Last week, an award winning photographer of National Geographic, Stephen Alvarez left his professional camera at home and decided to take some photos using Lumia 1020 to be published at the magazine. At first, the project was an experiment, but Mr. Alvarez was very impressed with the performance of the phone. Below are some quotes from Mr. Alvarez:

"The Nokia Lumia 1020 performed like a DSLR under every condition-from low light to moving airplanes."

"What the Nokia Lumia 1020 does astounds me - these results, from a smartphone, are stunning. I have used a lot off camera phones so when I set out on this assignment I had my doubts, my doubts are gone - nothing else compares."

"Since the Nokia Lumia 1020 is so small and light I can actually compose shots from some pretty crazy positions. I find myself being much more creative with this little phone than I might be with my DSLR."

"It's amazing to me as a professional photographer that I can come to a vast landscape, like the American West, and only carry my phone."

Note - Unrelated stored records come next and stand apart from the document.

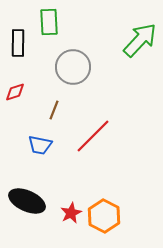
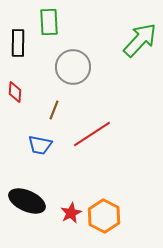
red diamond: rotated 70 degrees counterclockwise
red line: moved 1 px left, 2 px up; rotated 12 degrees clockwise
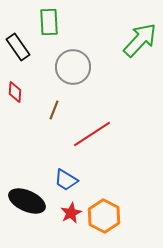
black rectangle: moved 4 px down; rotated 36 degrees counterclockwise
blue trapezoid: moved 26 px right, 35 px down; rotated 20 degrees clockwise
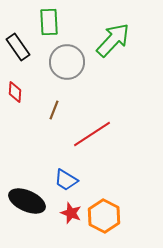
green arrow: moved 27 px left
gray circle: moved 6 px left, 5 px up
red star: rotated 25 degrees counterclockwise
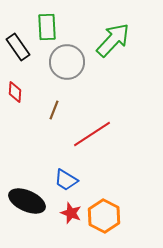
green rectangle: moved 2 px left, 5 px down
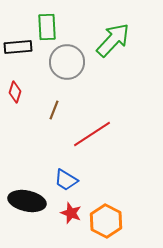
black rectangle: rotated 60 degrees counterclockwise
red diamond: rotated 15 degrees clockwise
black ellipse: rotated 12 degrees counterclockwise
orange hexagon: moved 2 px right, 5 px down
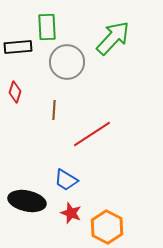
green arrow: moved 2 px up
brown line: rotated 18 degrees counterclockwise
orange hexagon: moved 1 px right, 6 px down
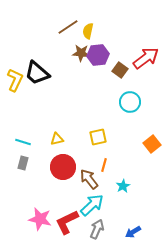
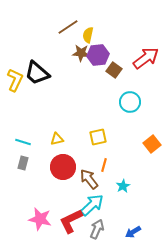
yellow semicircle: moved 4 px down
brown square: moved 6 px left
red L-shape: moved 4 px right, 1 px up
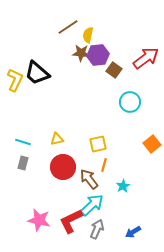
yellow square: moved 7 px down
pink star: moved 1 px left, 1 px down
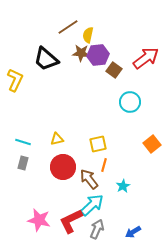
black trapezoid: moved 9 px right, 14 px up
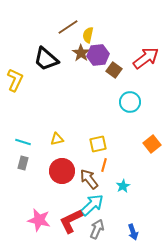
brown star: rotated 30 degrees clockwise
red circle: moved 1 px left, 4 px down
blue arrow: rotated 77 degrees counterclockwise
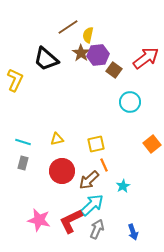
yellow square: moved 2 px left
orange line: rotated 40 degrees counterclockwise
brown arrow: moved 1 px down; rotated 95 degrees counterclockwise
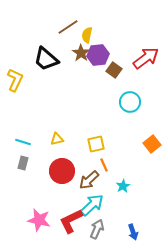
yellow semicircle: moved 1 px left
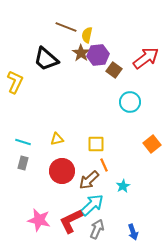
brown line: moved 2 px left; rotated 55 degrees clockwise
yellow L-shape: moved 2 px down
yellow square: rotated 12 degrees clockwise
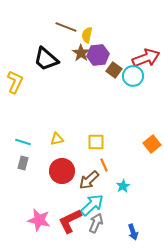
red arrow: rotated 16 degrees clockwise
cyan circle: moved 3 px right, 26 px up
yellow square: moved 2 px up
red L-shape: moved 1 px left
gray arrow: moved 1 px left, 6 px up
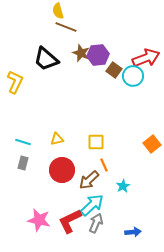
yellow semicircle: moved 29 px left, 24 px up; rotated 28 degrees counterclockwise
brown star: rotated 12 degrees counterclockwise
red circle: moved 1 px up
blue arrow: rotated 77 degrees counterclockwise
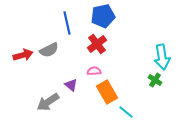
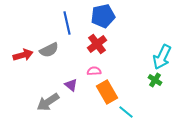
cyan arrow: rotated 35 degrees clockwise
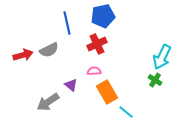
red cross: rotated 12 degrees clockwise
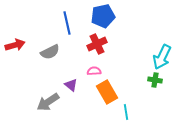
gray semicircle: moved 1 px right, 2 px down
red arrow: moved 8 px left, 10 px up
green cross: rotated 24 degrees counterclockwise
cyan line: rotated 42 degrees clockwise
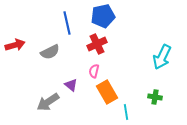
pink semicircle: rotated 72 degrees counterclockwise
green cross: moved 17 px down
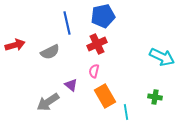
cyan arrow: rotated 90 degrees counterclockwise
orange rectangle: moved 2 px left, 4 px down
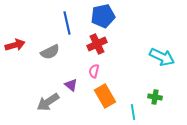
cyan line: moved 7 px right
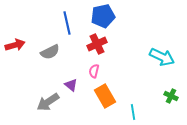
green cross: moved 16 px right, 1 px up; rotated 16 degrees clockwise
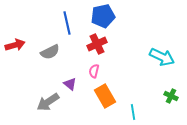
purple triangle: moved 1 px left, 1 px up
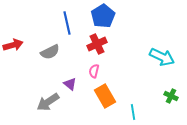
blue pentagon: rotated 20 degrees counterclockwise
red arrow: moved 2 px left
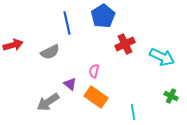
red cross: moved 28 px right
orange rectangle: moved 9 px left, 1 px down; rotated 25 degrees counterclockwise
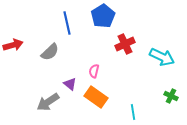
gray semicircle: rotated 18 degrees counterclockwise
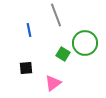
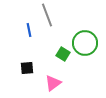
gray line: moved 9 px left
black square: moved 1 px right
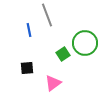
green square: rotated 24 degrees clockwise
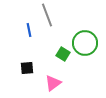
green square: rotated 24 degrees counterclockwise
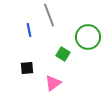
gray line: moved 2 px right
green circle: moved 3 px right, 6 px up
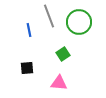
gray line: moved 1 px down
green circle: moved 9 px left, 15 px up
green square: rotated 24 degrees clockwise
pink triangle: moved 6 px right; rotated 42 degrees clockwise
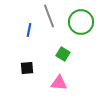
green circle: moved 2 px right
blue line: rotated 24 degrees clockwise
green square: rotated 24 degrees counterclockwise
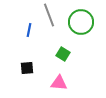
gray line: moved 1 px up
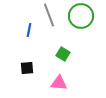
green circle: moved 6 px up
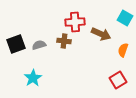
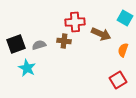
cyan star: moved 6 px left, 10 px up; rotated 12 degrees counterclockwise
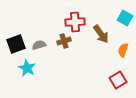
brown arrow: rotated 30 degrees clockwise
brown cross: rotated 24 degrees counterclockwise
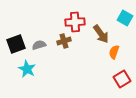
orange semicircle: moved 9 px left, 2 px down
cyan star: moved 1 px down
red square: moved 4 px right, 1 px up
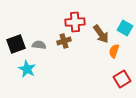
cyan square: moved 10 px down
gray semicircle: rotated 24 degrees clockwise
orange semicircle: moved 1 px up
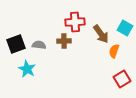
brown cross: rotated 16 degrees clockwise
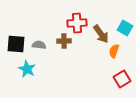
red cross: moved 2 px right, 1 px down
black square: rotated 24 degrees clockwise
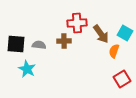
cyan square: moved 5 px down
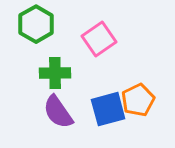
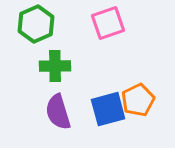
green hexagon: rotated 6 degrees clockwise
pink square: moved 9 px right, 16 px up; rotated 16 degrees clockwise
green cross: moved 7 px up
purple semicircle: rotated 18 degrees clockwise
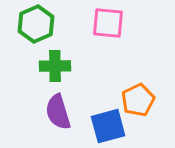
pink square: rotated 24 degrees clockwise
blue square: moved 17 px down
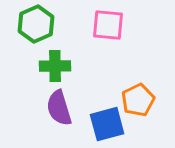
pink square: moved 2 px down
purple semicircle: moved 1 px right, 4 px up
blue square: moved 1 px left, 2 px up
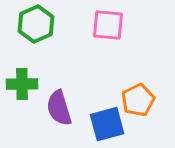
green cross: moved 33 px left, 18 px down
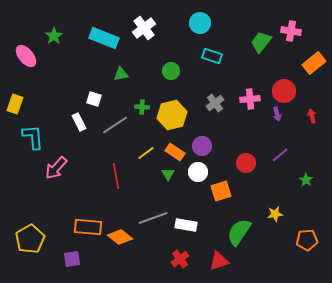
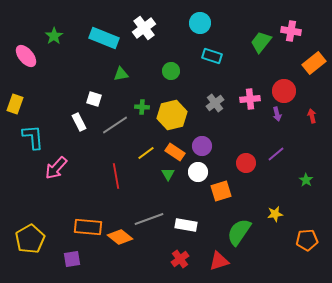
purple line at (280, 155): moved 4 px left, 1 px up
gray line at (153, 218): moved 4 px left, 1 px down
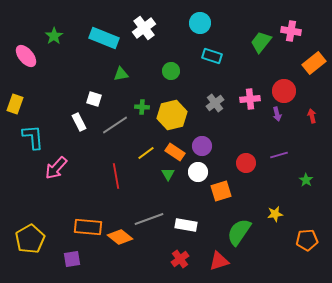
purple line at (276, 154): moved 3 px right, 1 px down; rotated 24 degrees clockwise
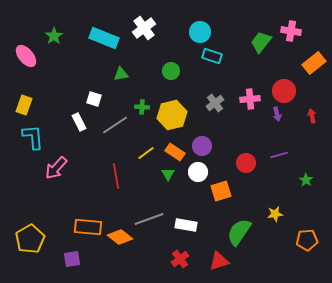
cyan circle at (200, 23): moved 9 px down
yellow rectangle at (15, 104): moved 9 px right, 1 px down
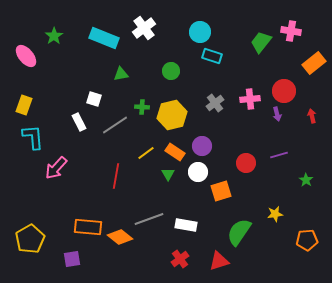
red line at (116, 176): rotated 20 degrees clockwise
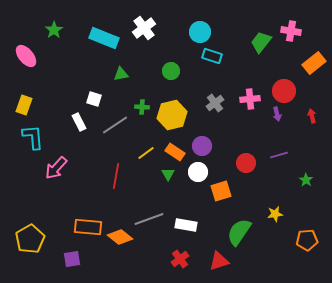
green star at (54, 36): moved 6 px up
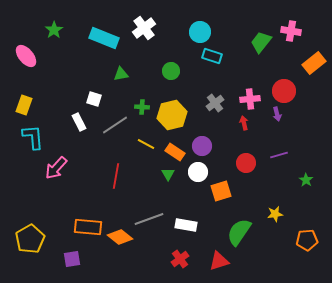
red arrow at (312, 116): moved 68 px left, 7 px down
yellow line at (146, 153): moved 9 px up; rotated 66 degrees clockwise
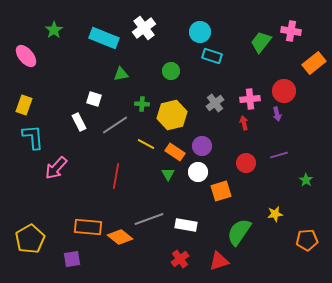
green cross at (142, 107): moved 3 px up
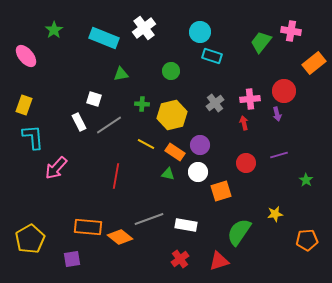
gray line at (115, 125): moved 6 px left
purple circle at (202, 146): moved 2 px left, 1 px up
green triangle at (168, 174): rotated 48 degrees counterclockwise
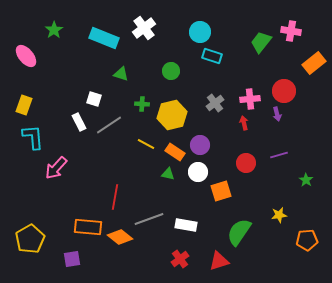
green triangle at (121, 74): rotated 28 degrees clockwise
red line at (116, 176): moved 1 px left, 21 px down
yellow star at (275, 214): moved 4 px right, 1 px down
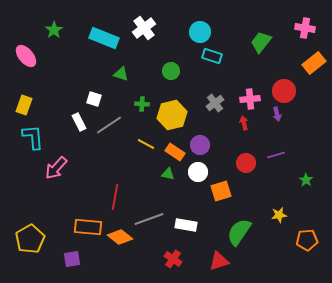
pink cross at (291, 31): moved 14 px right, 3 px up
purple line at (279, 155): moved 3 px left
red cross at (180, 259): moved 7 px left; rotated 18 degrees counterclockwise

I'm sure that when the 5 million subscribers of National Geographic hear about the experience of Mr. Alvarez, many of them will be tempted to get their hands on this phone. This is the kind of marketing Nokia couldn't accomplish if it spent millions of dollars.

Stephen Elop to Become Microsoft's New CEO?

There have been rumors about how Nokia's boss Stephen Elop would take the helm at Microsoft after Steve Ballmer leaves the company. Given the fact that Stephen Elop is a former Microsoft executive, these rumors have at least some substance but we will have to wait and see what happens. Mr. Elop has a history of jumping ships frequently, but he might also want to run both companies at the same time, which would mean an acquisition of Nokia by Microsoft. Remember, these are just rumors and we will just have to wait and see. It's an interesting thought to mention though.


Several exciting things are going on for Nokia and the company's growth continues. The next two quarters will be very important for the company as the holiday season accounts for much of the phone buying activity in the western world. I am also curious to find out how Microsoft's CEO search will be affecting Nokia. For the time being, Nokia's turnaround is going fine.

Disclosure: I am long MSFT, AAPL, F, BBRY, NOK. I wrote this article myself, and it expresses my own opinions. I am not receiving compensation for it (other than from Seeking Alpha). I have no business relationship with any company whose stock is mentioned in this article.